*** DATA PROVIDED ***

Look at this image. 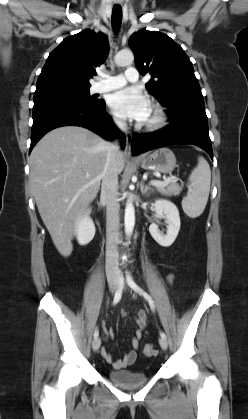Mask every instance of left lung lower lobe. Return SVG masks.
<instances>
[{"label": "left lung lower lobe", "mask_w": 248, "mask_h": 419, "mask_svg": "<svg viewBox=\"0 0 248 419\" xmlns=\"http://www.w3.org/2000/svg\"><path fill=\"white\" fill-rule=\"evenodd\" d=\"M170 124L149 134L133 135L134 155L172 144H193L205 150L213 160L205 106H191L168 114Z\"/></svg>", "instance_id": "obj_1"}]
</instances>
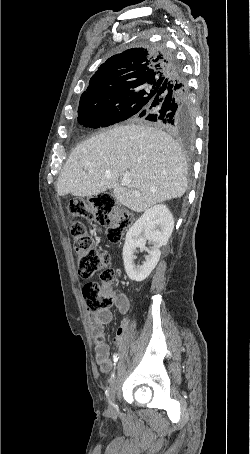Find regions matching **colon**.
I'll return each mask as SVG.
<instances>
[{
  "instance_id": "5ec220e1",
  "label": "colon",
  "mask_w": 250,
  "mask_h": 454,
  "mask_svg": "<svg viewBox=\"0 0 250 454\" xmlns=\"http://www.w3.org/2000/svg\"><path fill=\"white\" fill-rule=\"evenodd\" d=\"M69 213L75 220L71 227L77 257V266L82 278L88 279L100 272L101 283L87 282L83 286V296L88 310L93 313L106 311L114 305L115 295L109 289L115 272L110 267V255L97 247L94 236L87 227L77 221L85 217L97 225L106 227L107 238L112 242L122 239L124 231L131 225L129 214L119 211L113 195L100 193L89 197L87 204L74 201L69 206Z\"/></svg>"
}]
</instances>
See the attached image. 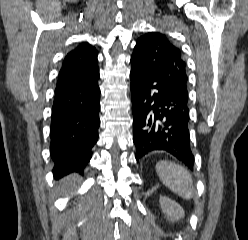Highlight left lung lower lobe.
<instances>
[{
  "instance_id": "left-lung-lower-lobe-1",
  "label": "left lung lower lobe",
  "mask_w": 248,
  "mask_h": 240,
  "mask_svg": "<svg viewBox=\"0 0 248 240\" xmlns=\"http://www.w3.org/2000/svg\"><path fill=\"white\" fill-rule=\"evenodd\" d=\"M133 142L136 159L167 151L193 168L188 98L131 60Z\"/></svg>"
}]
</instances>
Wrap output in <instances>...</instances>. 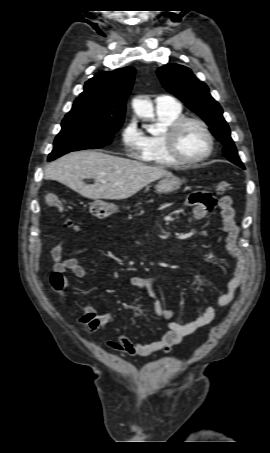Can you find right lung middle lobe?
<instances>
[{
  "mask_svg": "<svg viewBox=\"0 0 270 453\" xmlns=\"http://www.w3.org/2000/svg\"><path fill=\"white\" fill-rule=\"evenodd\" d=\"M122 123L91 114L65 117L48 161L71 151L96 149L110 144Z\"/></svg>",
  "mask_w": 270,
  "mask_h": 453,
  "instance_id": "1",
  "label": "right lung middle lobe"
}]
</instances>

*** End of DATA PROVIDED ***

▶ _WORK INSTRUCTION_
For the string "rule", return every line of the data where it appears.

▶ _RESPONSE AREA_
[{"label": "left lung lower lobe", "mask_w": 248, "mask_h": 419, "mask_svg": "<svg viewBox=\"0 0 248 419\" xmlns=\"http://www.w3.org/2000/svg\"><path fill=\"white\" fill-rule=\"evenodd\" d=\"M170 124L149 134L133 135L134 155L172 144H193L205 150L213 160L205 106H191L168 114Z\"/></svg>", "instance_id": "obj_1"}]
  "mask_svg": "<svg viewBox=\"0 0 250 454\" xmlns=\"http://www.w3.org/2000/svg\"><path fill=\"white\" fill-rule=\"evenodd\" d=\"M69 213L75 220L71 227L77 257V266L82 278L88 279L100 272L101 283L87 282L83 286V296L88 310L93 313L106 311L114 305L115 295L109 289L115 272L110 267V255L97 247L94 236L87 227L77 221L85 217L97 225L106 227L107 238L112 242L122 239L124 231L131 225L129 214L119 211L113 195L100 193L89 197L87 204L74 201L69 206Z\"/></svg>"
  "mask_svg": "<svg viewBox=\"0 0 248 240\" xmlns=\"http://www.w3.org/2000/svg\"><path fill=\"white\" fill-rule=\"evenodd\" d=\"M133 142L136 159L167 151L193 168L188 98L131 60Z\"/></svg>"
  "mask_svg": "<svg viewBox=\"0 0 270 453\" xmlns=\"http://www.w3.org/2000/svg\"><path fill=\"white\" fill-rule=\"evenodd\" d=\"M122 123L91 114L65 117L48 161L71 151L96 149L110 144Z\"/></svg>",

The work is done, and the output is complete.